なぜかモアイもその直後に倒れたが、鉄火場一派は用心棒だったモアイまとめて、アタリを両方始末しようとした。
その目論見も、鉄火場一派を裏切ったモアイにより阻止されようとしている。
だが、バッカスの目を見て、はっきりわかった。
今度は、自分を盾にしてアタリたちに抵抗できないようにさせようとしている。
これまでも理不尽な目にはさんざん遭ってきたが、これほど許せないと感じたことはない。

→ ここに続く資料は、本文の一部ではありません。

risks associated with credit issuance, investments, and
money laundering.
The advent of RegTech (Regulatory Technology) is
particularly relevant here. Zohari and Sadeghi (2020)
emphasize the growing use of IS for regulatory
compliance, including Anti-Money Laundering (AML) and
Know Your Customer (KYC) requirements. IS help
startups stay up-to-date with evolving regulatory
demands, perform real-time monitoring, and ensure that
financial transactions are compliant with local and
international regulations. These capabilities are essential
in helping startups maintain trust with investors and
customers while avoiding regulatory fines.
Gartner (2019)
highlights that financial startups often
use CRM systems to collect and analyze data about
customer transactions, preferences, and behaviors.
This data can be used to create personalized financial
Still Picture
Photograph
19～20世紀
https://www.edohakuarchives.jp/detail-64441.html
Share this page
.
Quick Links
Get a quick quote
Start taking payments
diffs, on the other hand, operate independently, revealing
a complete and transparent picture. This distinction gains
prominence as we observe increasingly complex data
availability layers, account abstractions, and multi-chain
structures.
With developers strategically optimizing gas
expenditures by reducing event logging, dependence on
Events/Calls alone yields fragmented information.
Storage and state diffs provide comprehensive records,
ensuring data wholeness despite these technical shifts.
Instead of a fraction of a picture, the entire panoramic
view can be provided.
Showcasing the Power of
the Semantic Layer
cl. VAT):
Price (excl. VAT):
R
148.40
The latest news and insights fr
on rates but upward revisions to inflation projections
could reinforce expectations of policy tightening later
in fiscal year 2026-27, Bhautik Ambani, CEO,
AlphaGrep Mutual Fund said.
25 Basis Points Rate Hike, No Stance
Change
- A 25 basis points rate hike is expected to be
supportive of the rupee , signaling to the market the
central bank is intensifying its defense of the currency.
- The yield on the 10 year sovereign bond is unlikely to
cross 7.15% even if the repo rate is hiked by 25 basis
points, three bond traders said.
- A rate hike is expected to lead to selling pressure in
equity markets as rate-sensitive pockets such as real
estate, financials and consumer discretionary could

これ以上、自分が足枷となってでアタリたちが傷つくことは、絶対に許すことはできない。
バッカスがセティアに向かって歩いてくる。
状況の打開策として切り札の人質を利用するのは、バッカスがとる選択肢としては間違いがなかっただろう。
バッカスに計算違いがあったとすれば、人質側に、人質として利用される資質があったかどうかだ。

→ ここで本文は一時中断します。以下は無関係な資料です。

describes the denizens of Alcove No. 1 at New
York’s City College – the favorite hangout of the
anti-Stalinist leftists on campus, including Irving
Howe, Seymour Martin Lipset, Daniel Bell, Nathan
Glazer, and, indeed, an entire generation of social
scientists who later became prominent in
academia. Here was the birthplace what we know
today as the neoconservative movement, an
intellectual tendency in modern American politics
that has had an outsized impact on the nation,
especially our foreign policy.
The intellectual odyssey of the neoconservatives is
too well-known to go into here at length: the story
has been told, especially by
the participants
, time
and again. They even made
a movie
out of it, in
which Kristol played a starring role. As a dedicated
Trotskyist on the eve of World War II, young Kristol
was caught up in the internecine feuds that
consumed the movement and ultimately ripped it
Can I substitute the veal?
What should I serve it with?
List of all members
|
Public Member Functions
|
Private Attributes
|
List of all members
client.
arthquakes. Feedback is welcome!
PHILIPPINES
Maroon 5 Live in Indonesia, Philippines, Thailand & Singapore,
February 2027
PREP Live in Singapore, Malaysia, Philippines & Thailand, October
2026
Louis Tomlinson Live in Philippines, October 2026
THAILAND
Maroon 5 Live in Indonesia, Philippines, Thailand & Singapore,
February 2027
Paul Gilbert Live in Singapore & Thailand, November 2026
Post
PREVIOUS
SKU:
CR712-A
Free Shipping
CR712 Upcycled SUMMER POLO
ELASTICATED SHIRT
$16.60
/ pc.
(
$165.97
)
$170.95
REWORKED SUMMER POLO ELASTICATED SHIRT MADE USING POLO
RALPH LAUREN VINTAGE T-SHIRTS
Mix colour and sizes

セティアは、これ以上人質として利用されることを全身全霊で拒否した。
この場合、本来無力であるセティアの取るべき道は、二つだ。
自力で拘束を抜け出して逃げるか、人質としての価値を失わせるか。
セティアの選択は、後者だった。
手足を縛られ、口を塞がれたセティアに取れる手段は限られているが、セティアにはその方法を可能とする能力があった。

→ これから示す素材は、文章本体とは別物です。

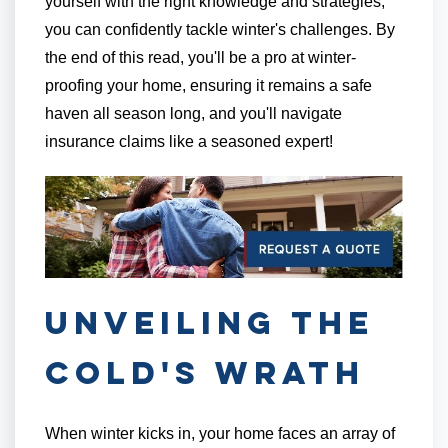
yourself with the right knowledge and strategies,
you can confidently tackle winter's challenges. By
the end of this read, you'll be a pro at winter-
proofing your home, ensuring it remains a safe
haven all season long, and you'll navigate
insurance claims like a seasoned expert!
Unveiling the
Cold's Wrath
When winter kicks in, your home faces an array of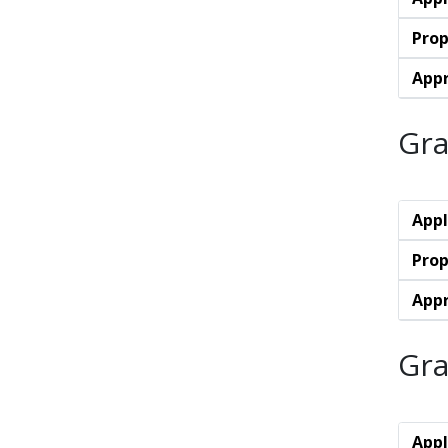
Prop
Appr
Gra
Appl
Prop
Appr
Gra
Appl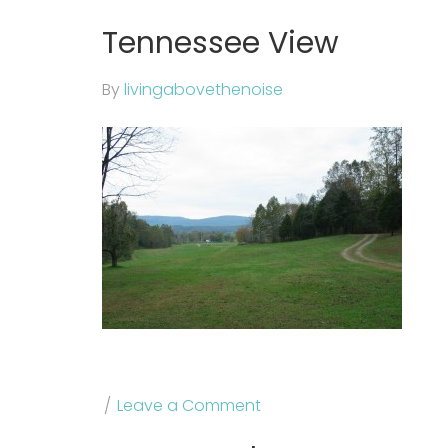
Tennessee View
By
livingabovethenoise
Leave a Comment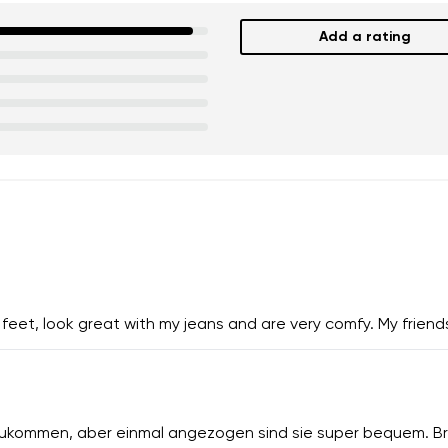
Add a rating
eet, look great with my jeans and are very comfy. My friends
zukommen, aber einmal angezogen sind sie super bequem. Br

バッカスにはまだ知られていない、髪から糸を生成して操作することのできる能力。
その能力を使えば、硬質の糸を生成し、自分の首を絞めることはできる。
自分はどうなってもいい。
だが、アタリたちに酷いことをするこの男を許すことはできない。
この男の言いなりには、断じてならない。
この男の言いなりになるくらいなら、死んでしまった方がいい。
セティアの心は叫んでいた。
セティアの瞳は、その決意を表明していた。
だが、それでもアタリの姿を想うたび、セティアの胸は切なくなる。
……もう少しだけ、一緒に居たかった。
バッカスは、セティアの目を見てただならぬ思いを感じ取っていた。
この女は何かをしようとしている、と。
舌を噛み切って自殺しようにも口を塞いでいるため、それは叶わない。
だが、セティアの目には“何かできる“という確信があった。
――この女は危うい、何かするかもしれない
焦燥感に駆られるバッカスがセティアに手を伸ばした。
その瞬間に、それは起こった。
セティアが自分の首を絞めるために生成したはずの糸は、バッカスが自分に手を伸ばしたことに対する嫌悪感で、無意識のうちに自分の首に巻き付けることより、バッカスを拒否することを選んでしまった。
その結果――
バッカスの手や腕を、無数の糸が縛っていた。
透き通るほどに白く輝く様は美しく、それでいて容易に断ち切れそうのない芯のある頑丈な糸。
それだけなら、バッカスはそれほど脅威には思わなかったかもしれない。
真の脅威は、その直後に飛来した。
正確には、バッカス自身が飛来していた。